LOUISVILLE, Ky. (WDRB) -- A red-hot Republican U.S. Senate race headlines primary day Tuesday in Indiana. But, judging by the early voting numbers in Clark and Floyd counties, the GOP primary is not driving voters to the polls.

Business was brisk at the Clark County Clerk's office Monday morning, as early voters tried to cast their ballots before the noon deadline.

Despite the hotly contested and sometimes nasty Republican senate primary, only about 1,300 Clark County residents voted early. That is far less than the 10,000 in the 2016 presidential election year.

“It's a little different when you have a presidential race.
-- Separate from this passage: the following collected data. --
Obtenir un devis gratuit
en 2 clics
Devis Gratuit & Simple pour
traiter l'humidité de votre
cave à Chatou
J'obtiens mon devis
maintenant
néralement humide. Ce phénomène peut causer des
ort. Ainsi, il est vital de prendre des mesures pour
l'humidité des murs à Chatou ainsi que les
You expect more early voters. But this has been light,” said Clark Co. Clerk Susan Popp.

Voters who do come to the polls Tuesday in Clark County can expect a different experience. Poll workers will be using iPads to check-in voters instead of the old paper poll book.

The Poll Pad scans voters' identification cards, and puts the information directly into the voting system. “It's really that quick. So, you have accuracy as well as speed,” said Popp.

The Poll Pad is just to speed check-in. Voters will still cast ballots on the old machines. “They're still going to get their paper ballot,” said Popp.

In Floyd County, there was light early voting as well, just over 1,400. Carl Harvey was one of them.

“Well, it's a right that I still have -- that nobody's taken away from me,” he told WDRB News.

Floyd remains the only so-called “vote center” county in the area. Instead of having to go to their home precincts, voters can cast ballots at any one of 18 voting sites.

“A voter can go to a location that's closer to their house, that's close to the sitter, that's close on their way to work,” said Floyd County Clerk Christy Eurton.

Floyd County residents will again vote using an electronic keypad. When the voter is finished, the machine prints out a completed paper ballot, which is then scanned.

“Everything is all synced up and ready to go,” said Eurton.

No matter where or how voters cast ballots in Indiana, they will need a photo ID.  The polls are open from 6 a.m. to 6 p.m. (local time).